Although the MDL construct can be useful, concentration observations falling below these thresholds are not devoid of meaning and it has been recommended that these data should be reported as measured chemical detections. They are still valid observations from which true concentrations can be estimated (albeit with greater uncertainty) by applying appropriate statistical approaches (e.g., that make relevant assumptions concerning randomly distributed error, unbiased analytical methodology, and interference effects) (Analytical Methods Committee, 1987). However, some policies require substances to be described as “absent, present in only a limited number of samples, or present in less than a specified number or amount of a given quantity” (National Research Council (US NRC) Subcommittee on Microbiological Criteria, 1985) in regulatory and contractual frameworks, leading to the adoption of reporting limits (i.e., a value below which data are not reported) by many laboratories.

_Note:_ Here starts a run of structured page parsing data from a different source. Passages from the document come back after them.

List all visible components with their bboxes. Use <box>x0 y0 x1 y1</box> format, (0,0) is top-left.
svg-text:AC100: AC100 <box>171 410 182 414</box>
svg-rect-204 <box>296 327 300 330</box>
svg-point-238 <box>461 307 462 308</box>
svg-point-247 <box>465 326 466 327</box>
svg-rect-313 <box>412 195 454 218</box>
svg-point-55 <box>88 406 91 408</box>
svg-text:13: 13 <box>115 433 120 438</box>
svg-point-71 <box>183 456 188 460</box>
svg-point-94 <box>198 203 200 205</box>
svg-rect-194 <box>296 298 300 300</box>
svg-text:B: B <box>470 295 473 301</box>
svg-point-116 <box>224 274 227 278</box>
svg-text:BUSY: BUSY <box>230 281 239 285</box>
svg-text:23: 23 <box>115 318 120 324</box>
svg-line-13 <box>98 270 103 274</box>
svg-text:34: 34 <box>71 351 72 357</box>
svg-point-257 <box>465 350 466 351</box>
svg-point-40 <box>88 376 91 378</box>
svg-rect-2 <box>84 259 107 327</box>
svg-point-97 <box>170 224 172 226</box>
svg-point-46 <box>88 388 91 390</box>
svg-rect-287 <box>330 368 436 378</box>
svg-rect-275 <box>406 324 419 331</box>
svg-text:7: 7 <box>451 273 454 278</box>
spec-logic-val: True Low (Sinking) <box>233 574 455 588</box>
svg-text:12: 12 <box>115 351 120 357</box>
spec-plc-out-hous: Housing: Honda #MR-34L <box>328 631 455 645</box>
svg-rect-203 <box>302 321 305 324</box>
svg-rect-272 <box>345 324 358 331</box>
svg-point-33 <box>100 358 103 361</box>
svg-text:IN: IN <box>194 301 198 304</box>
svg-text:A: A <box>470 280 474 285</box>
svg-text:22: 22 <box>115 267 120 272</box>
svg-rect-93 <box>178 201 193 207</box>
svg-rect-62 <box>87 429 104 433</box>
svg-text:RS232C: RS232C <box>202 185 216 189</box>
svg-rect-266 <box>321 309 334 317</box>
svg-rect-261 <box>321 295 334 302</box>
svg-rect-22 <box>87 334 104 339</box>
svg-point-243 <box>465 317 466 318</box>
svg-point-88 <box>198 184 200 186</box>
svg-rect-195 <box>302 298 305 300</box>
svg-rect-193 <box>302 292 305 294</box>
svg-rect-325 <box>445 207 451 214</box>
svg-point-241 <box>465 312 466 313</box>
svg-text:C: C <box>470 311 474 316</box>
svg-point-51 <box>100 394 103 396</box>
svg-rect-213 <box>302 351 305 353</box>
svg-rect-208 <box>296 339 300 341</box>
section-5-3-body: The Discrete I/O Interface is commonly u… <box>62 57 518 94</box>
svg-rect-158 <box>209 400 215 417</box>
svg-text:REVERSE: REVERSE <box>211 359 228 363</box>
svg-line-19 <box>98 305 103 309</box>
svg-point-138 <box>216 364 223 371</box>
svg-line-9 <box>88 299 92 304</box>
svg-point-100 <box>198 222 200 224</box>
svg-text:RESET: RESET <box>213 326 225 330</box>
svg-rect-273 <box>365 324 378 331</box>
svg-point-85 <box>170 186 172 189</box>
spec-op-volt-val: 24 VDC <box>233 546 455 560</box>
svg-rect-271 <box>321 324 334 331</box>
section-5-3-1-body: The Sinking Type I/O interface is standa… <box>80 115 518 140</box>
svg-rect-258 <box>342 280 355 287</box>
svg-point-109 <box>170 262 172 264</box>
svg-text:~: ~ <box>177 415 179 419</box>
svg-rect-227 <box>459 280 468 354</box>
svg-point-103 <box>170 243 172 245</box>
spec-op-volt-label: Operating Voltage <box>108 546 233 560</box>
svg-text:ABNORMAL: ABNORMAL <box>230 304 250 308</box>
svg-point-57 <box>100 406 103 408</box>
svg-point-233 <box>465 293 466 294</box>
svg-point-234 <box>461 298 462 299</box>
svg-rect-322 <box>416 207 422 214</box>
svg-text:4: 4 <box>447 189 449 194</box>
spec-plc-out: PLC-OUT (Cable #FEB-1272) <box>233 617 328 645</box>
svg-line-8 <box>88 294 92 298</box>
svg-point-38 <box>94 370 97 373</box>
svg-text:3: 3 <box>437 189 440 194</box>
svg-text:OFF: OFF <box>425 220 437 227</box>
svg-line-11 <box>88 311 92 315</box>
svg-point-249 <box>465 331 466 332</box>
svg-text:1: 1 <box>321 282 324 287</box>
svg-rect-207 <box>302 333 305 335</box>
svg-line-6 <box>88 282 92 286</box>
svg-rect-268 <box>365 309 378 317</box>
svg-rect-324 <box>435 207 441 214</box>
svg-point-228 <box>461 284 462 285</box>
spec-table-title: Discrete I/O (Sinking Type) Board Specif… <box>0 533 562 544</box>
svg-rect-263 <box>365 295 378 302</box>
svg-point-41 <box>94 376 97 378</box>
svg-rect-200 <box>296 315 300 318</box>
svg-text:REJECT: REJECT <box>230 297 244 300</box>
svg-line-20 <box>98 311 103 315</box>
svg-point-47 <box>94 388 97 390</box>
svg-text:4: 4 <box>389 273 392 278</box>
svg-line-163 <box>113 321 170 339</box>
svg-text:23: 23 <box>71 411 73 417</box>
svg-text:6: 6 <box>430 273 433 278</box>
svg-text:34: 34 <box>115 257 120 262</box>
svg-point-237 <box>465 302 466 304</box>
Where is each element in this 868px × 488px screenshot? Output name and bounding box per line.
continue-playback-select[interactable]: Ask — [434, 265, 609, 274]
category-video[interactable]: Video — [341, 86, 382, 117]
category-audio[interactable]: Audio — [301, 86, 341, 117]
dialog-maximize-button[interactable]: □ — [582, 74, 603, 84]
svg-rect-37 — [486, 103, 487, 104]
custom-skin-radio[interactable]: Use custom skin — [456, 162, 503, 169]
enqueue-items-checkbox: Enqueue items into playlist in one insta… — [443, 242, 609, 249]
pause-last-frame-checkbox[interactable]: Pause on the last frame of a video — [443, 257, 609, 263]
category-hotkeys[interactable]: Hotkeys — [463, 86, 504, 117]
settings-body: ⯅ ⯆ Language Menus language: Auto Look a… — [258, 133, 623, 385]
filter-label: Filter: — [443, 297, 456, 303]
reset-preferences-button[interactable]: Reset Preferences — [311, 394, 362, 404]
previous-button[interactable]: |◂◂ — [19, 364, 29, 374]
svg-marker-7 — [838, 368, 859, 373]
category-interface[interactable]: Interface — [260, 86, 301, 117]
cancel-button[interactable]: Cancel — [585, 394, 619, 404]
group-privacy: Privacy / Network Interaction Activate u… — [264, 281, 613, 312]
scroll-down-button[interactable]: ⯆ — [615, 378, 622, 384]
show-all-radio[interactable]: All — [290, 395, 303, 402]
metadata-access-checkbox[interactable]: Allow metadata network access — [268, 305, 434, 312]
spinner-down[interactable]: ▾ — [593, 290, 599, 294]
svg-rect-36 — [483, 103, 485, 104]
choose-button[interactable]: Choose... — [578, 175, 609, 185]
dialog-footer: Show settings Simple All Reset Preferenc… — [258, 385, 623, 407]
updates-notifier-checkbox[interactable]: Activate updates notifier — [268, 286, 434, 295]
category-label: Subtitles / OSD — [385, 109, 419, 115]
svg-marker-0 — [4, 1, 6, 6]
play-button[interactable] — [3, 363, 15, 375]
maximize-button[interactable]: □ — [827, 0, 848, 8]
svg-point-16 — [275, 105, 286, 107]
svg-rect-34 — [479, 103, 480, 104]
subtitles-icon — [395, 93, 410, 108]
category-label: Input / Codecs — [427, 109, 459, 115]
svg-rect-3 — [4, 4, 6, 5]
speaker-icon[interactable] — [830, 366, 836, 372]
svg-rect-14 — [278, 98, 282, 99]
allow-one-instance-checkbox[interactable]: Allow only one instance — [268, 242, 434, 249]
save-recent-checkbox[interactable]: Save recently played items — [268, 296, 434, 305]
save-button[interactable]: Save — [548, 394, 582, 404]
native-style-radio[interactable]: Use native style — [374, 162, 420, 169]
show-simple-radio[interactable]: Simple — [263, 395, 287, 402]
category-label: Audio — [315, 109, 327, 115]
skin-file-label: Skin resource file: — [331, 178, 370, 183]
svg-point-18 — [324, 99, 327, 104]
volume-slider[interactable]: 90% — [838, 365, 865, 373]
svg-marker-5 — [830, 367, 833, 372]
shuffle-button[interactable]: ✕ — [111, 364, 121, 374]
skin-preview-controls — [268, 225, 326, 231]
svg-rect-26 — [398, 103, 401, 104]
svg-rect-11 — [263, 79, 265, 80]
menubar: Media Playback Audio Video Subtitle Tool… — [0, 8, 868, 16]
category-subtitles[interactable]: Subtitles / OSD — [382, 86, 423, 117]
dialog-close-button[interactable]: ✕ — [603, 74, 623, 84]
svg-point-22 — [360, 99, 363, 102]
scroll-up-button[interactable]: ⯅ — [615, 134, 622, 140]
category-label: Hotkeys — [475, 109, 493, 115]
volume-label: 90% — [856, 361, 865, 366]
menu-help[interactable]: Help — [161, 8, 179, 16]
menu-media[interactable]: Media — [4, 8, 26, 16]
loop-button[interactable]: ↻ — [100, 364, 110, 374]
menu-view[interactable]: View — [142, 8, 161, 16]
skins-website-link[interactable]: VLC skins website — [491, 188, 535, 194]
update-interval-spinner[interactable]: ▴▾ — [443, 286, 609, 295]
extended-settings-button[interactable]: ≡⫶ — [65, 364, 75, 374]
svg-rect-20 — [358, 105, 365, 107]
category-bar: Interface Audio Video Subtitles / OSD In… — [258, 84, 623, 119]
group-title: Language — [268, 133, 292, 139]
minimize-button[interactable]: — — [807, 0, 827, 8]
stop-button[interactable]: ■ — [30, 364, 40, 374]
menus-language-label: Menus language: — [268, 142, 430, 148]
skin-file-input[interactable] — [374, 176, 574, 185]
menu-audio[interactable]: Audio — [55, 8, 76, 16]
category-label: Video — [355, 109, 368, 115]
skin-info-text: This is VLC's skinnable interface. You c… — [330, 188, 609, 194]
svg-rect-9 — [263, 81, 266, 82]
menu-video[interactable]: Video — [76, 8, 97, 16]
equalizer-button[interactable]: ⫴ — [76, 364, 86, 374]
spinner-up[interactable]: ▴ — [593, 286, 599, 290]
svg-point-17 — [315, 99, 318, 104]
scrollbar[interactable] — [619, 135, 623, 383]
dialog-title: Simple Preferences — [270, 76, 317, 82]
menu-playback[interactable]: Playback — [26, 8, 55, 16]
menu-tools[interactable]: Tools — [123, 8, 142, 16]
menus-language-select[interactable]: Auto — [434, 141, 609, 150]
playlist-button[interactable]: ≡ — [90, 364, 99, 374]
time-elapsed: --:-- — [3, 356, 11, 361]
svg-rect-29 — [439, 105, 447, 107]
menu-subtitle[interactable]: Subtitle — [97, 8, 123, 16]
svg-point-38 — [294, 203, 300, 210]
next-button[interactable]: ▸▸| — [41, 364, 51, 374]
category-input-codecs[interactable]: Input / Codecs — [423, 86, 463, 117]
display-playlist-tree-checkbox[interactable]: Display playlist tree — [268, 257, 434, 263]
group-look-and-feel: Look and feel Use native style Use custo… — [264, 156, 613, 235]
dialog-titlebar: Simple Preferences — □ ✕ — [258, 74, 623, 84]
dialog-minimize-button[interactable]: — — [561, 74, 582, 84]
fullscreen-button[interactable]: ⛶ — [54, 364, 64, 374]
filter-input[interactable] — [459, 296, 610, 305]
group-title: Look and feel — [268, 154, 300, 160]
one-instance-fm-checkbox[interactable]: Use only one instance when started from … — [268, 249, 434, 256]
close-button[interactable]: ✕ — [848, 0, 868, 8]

While these reporting conventions are not themselves problematic, they become problematic if these data are incorrectly interpreted or statistically analyzed. The implications of NDs in environmental chemistry have long been recognized (Analytical Methods Committee, 1987; Lambert et al., 1991). Unaltered zero concentrations preclude the calculation of geometric means and cannot be fit by many continuous distributions (without their explicit accommodation through a zero-inflated model). Values reported as below detection or reporting limits have commonly been either omitted or substituted with a function of the limit (Helsel, 2006) to facilitate computationally convenient analysis. These approaches are deemed conservative, but sacrifice information about data reliability and uncertainty that may be critical in decision making. Chemical concentration data reported as less than a detection limit are an example of censored continuous measurements (where the exact measured value within the specified interval is unknown), for which appropriate statistical approaches do exist (Helsel, 2005).
2.2. NDs in Enumeration-Based Microbial Methods
The direct application of analytical chemistry MDL concepts and associated censoring conventions to microbial enumeration data has inflicted similar challenges for statistical analysis in microbiology. Taking NDs as zeros and weighing them with other non-zero counts based on their respective analytical sample sizes is sufficient for the simple calculation of mean concentrations provided the microorganisms are randomly dispersed and a representative sample was obtained (i.e., from a source where the spatial distribution of the analyte is not heterogeneous); however, this approach is insufficient for fitting concentration distributions and quantifying data reliability or uncertainty in the calculated mean (Parkhurst and Stern, 1998). Commonly used omission and substitution methods borrowed from analytical chemistry for summarizing and reporting mean microbial concentrations in water introduce bias; substitution methods have been demonstrated to be increasingly biased with greater proportions of NDs in both chemical and microbial data (Parkhurst and Stern, 1998; Helsel, 2005; Roser and Ashbolt, 2005). While the bias introduced using substitution methods can offer a substantial safety factor when harmful microorganisms are rare (by considering them to be present when they are not or they have not been detected), it is critical to note that this bias offers no factor of safety when it is most needed (e.g., when pathogens are routinely observed) (Parkhurst and Stern, 1998).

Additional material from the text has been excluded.